As the heated debate on why Kenyan music is not on the radio continues, stations have come out to pledge their support and increase the local airtime.
Kenyan artists have been complaining about Bongo artists and Nigerians taking over local music space despite local artists producing quality projects.
Playing 70% international
Popular radio station Kiss FM has now come out to explain how they pick songs that get heavy rotation. According to the Program Controller, 30% local content only has been airing so far. 70% is international.
The controller also shared that Khaligraph shouldn’t complain at all because he was one of the most played artists in 2018 in the station.
Here’s the full interview published in their website:
1. What percentage of local music is played?
Kiss I think we are playing 30% Kenyan music and Khaligraph should not be one to complain because he was heavily played last year.

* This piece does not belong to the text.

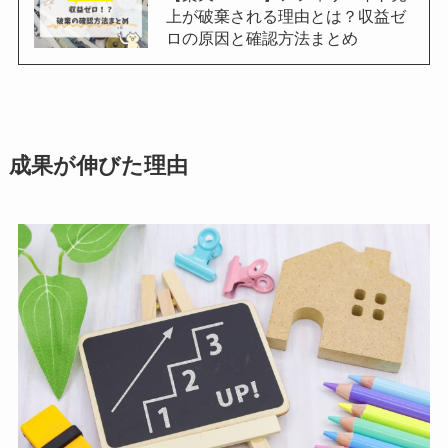
上が破棄される理由とは？収益ゼ
ロの原因と確認方法まとめ
成果が伸びた理由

2. How do you choose which songs should be played on air?
They are considered based on merit. If a song is good it will be played. We have a music panel that sits every week and goes through all the submissions for that week, both international and local and then based on availability of space to add new songs, we pick the songs that are going to be added for that week. The music added also depends on how many songs we have also dropped because we play a fixed size of a database. We don’t just keep adding songs.
3. Who curates music?
Curation is done by the programme controller basically and music schedulers but also we have an automation software where we set some rules and then it does most of the work and then basically everything is as we want it to be.